It's been nearly three years since the Jumpstart Our Business Startups (JOBS) Act passed, but 2015 may be the year the full measure of the law goes into effect. 

The GOP-led Congress may act in the next few months to push through new rules governing crowdfunding. Independently, the Securities and Exchange Commission is expected to finally issue rules unlocking funding still imprisoned in the JOBS Act from 2012. Those rules, pertaining to a subsection of the law called Title III, would allow business owners to advertise directly to non-accredited, or less wealthy, investors for up to $1 million of funding each year.

This last element of the law would create a national standard allowing entrepreneurs to accept money from less-wealthy funders. The new rules would likely also render moot the patchwork of state laws enacted to serve as a stopgap for a national standard. Such a change is surely welcome news for entrepreneurs, as the state efforts can often be confusing, and funding alternatives are expensive to navigate.

The Landscape for Small Business

Currently, crowdfunding websites like CircleUp and FlashFunders operate nationally thanks to a set of exemptions authorized by Title II of the JOBS Act. Startups can only target wealthy, "accredited" investors--those who typically have more than $1 million in assets and earn more than $200,000 a year.
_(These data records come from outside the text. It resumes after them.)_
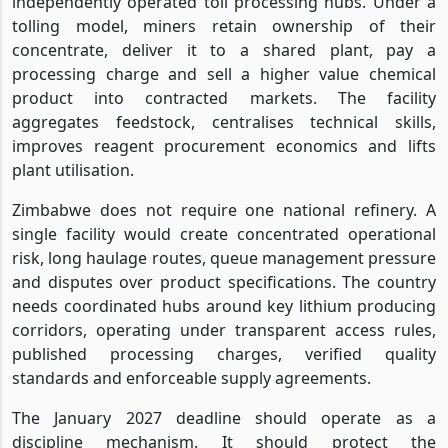
independently operated toll processing hubs. Under a
tolling model, miners retain ownership of their
concentrate, deliver it to a shared plant, pay a
processing charge and sell a higher value chemical
product into contracted markets. The facility
aggregates feedstock, centralises technical skills,
improves reagent procurement economics and lifts
plant utilisation.
Zimbabwe does not require one national refinery. A
single facility would create concentrated operational
risk, long haulage routes, queue management pressure
and disputes over product specifications. The country
needs coordinated hubs around key lithium producing
corridors, operating under transparent access rules,
published processing charges, verified quality
standards and enforceable supply agreements.
The January 2027 deadline should operate as a
discipline mechanism. It should protect the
In the absence of a national ruling, 13 states have passed their own crowdfunding laws in the past few years, many of which let non-accredited investors do limited investing in startups.

California, for instance, boasts looser investment standards than those found nationally and has long been in the vanguard for startup financing. The state has an old exemption, for example, called 25102(n), which lets investors with a net worth of $250,000 and annual income of $100,000, or a net worth of $500,000, invest in startups. Other, newer exemptions related to the JOBS Act are pending in the state.

That's helped companies like Fireman's Brew, a Woodland Hills, California-based microbrewery, raise $2.5 million from California investors in the past couple of years. The five-employee company is seeking an additional $5 million through the California exemption, as well as by approaching investors on a state-by-state basis using yet another long-standing exemption called Regulation D. A recent update to that provision, authorized under the JOBS Act, lets startups target accredited investors themselves. (Fireman's unsuccessfully attempted to raise funds on crowdfunding platform FlashFunders this fall.) 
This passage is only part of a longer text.